Я взрослый, я много знаю о взрослых проблемах.
- Или меня собьет машина. Или будет какой-нибудь ужасный рак. Это может случиться с кем угодно, но не со всеми случается. Можно прожить до старости, болея, а можно ночью перестать дышать просто так.
На этот раз, когда я протягиваю ему руку, он берется за нее.
- Зато ты точно не изменишься. Я тебя хорошо знаю, ты ужасно упрямый. Наверное, если тебе отрезать кусок мозга, даже это тебя не изменит.
Это нелепейшее утешение, худшая речь в моей недолгой жизни, но Леви почему-то утыкается носом мне в плечо.
- Ты не бросишь меня, если я стану каким-то другим?
- Неа. Для меня ты будешь прежним.
Я пошарил по земле, нашел кусок зеленого стекла и посмотрел сквозь него на солнце.
- Красиво, - сказал я.
- Грязно.
Теми словами я никогда не гордился, но Леви они почему-то помогли.

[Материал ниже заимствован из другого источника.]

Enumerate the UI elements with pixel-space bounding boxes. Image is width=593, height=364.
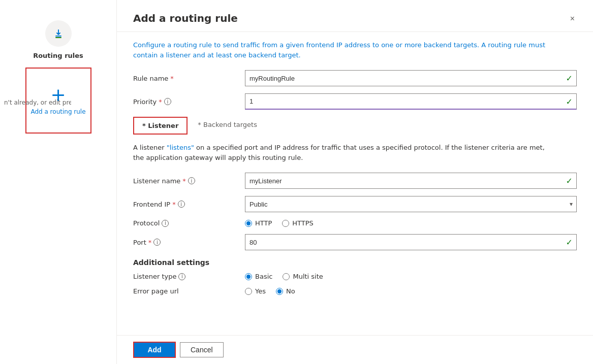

Сейчас я смотрел на него, с его светящимися (по-настоящему измененными) глазами, но был в другом месте, в другое время. Со словом "грязно", завершающим сцену в моих мыслях, Леви (бог Леви) вдруг изменился. Глаза у него стали задумчивыми, затем бессмысленными, и через секунду желтизна погасла. Я удержал его, чтобы Леви не упал, перешагнул через желтую линию, вытянул его. Я ощутил томительную усталость, страх, затем онемение во всем теле - приближающуюся потерю сознания. Но Леви, мой долбаный лучший друг навсегда, дышал. И это, наверное, было главным. Я уложил Леви на пол, обернулся к мистеру Глассу, собираясь сделать ему выговор за преступное невмешательство.
- Ты правда считаешь, Макс, что я имею власть только в этой крохотной части мира? - спросил мистер Гласс. Глаза у него были желтее некуда. И я не удивился.
- Они все, - сказал мистер Гласс. - Мои окна в мир. Я действую сквозь них. И их всегда будет много. Всегда достаточно. Я каждую минуту во всех уголках мира.
Он схватил меня за воротник, и я услышал, как трещит ткань куртки. Довольно плотная, надо сказать. Я вцепился в пистолет так сильно, что пальцы обожгла боль. Мистер Гласс толкнул меня к стене, я отлетел, наверное, на метр, больно ударился, но, Господь Всемогущий, спасибо тебе за это, не головой. Эта сила не была человеческой. Но и абсолютной она тоже не была. Я улыбнулся.